PACA: Perspective-Aware Cross-Attention Representation for Zero-Shot Scene Rearrangement

October 29, 2024 · Declared Dead · 🏛 IEEE Workshop/Winter Conference on Applications of Computer Vision

"No code URL or promise found in abstract"

Evidence collected by the PWNC Scanner

Authors Shutong Jin, Ruiyu Wang, Kuangyi Chen, Florian T. Pokorny arXiv ID 2410.22059 Category cs.RO: Robotics Cross-listed cs.CV Citations 0 Venue IEEE Workshop/Winter Conference on Applications of Computer Vision Last Checked 3 months ago

Abstract

Scene rearrangement, like table tidying, is a challenging task in robotic manipulation due to the complexity of predicting diverse object arrangements.
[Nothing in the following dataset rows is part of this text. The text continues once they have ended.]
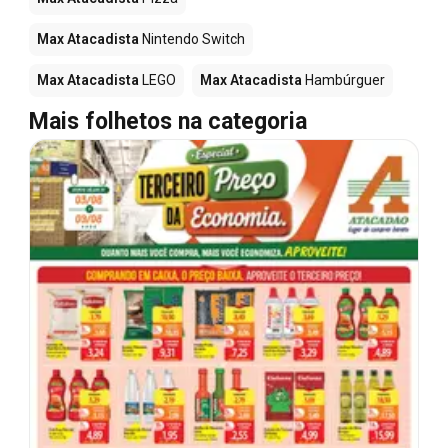
Max Atacadista
Nintendo Switch
Max Atacadista
LEGO
Max Atacadista
Hambúrguer
Mais folhetos na categoria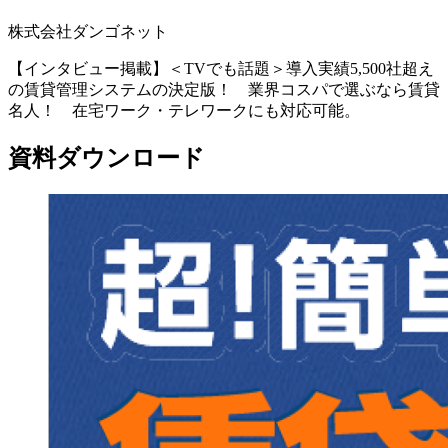
株式会社ダンゴネット
【インタビュー掲載】＜TVでも話題＞導入実績5,500社超え
の賃貸管理システムの決定版！ 業界コスパで選ぶなら賃貸
名人！ 在宅ワーク・テレワークにも対応可能。
資料ダウンロード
Web-scale trained generative models such as Stable Diffusion can aid by generating natural scenes as goals. To facilitate robot execution, object-level representations must be extracted to match the real scenes with the generated goals and to calculate object pose transformations. Current methods typically use a multi-step design that involves separate models for generation, segmentation, and feature encoding, which can lead to a low success rate due to error accumulation. Furthermore, they lack control over the viewing perspectives of the generated goals, restricting the tasks to 3-DoF settings. In this paper, we propose PACA, a zero-shot pipeline for scene rearrangement that leverages perspective-aware cross-attention representation derived from Stable Diffusion. Specifically, we develop a representation that integrates generation, segmentation, and feature encoding into a single step to produce object-level representations. Additionally, we introduce perspective control, thus enabling the matching of 6-DoF camera views and extending past approaches that were limited to 3-DoF top-down views. The efficacy of our method is demonstrated through its zero-shot performance in real robot experiments across various scenes, achieving an average matching accuracy and execution success rate of 87% and 67%, respectively.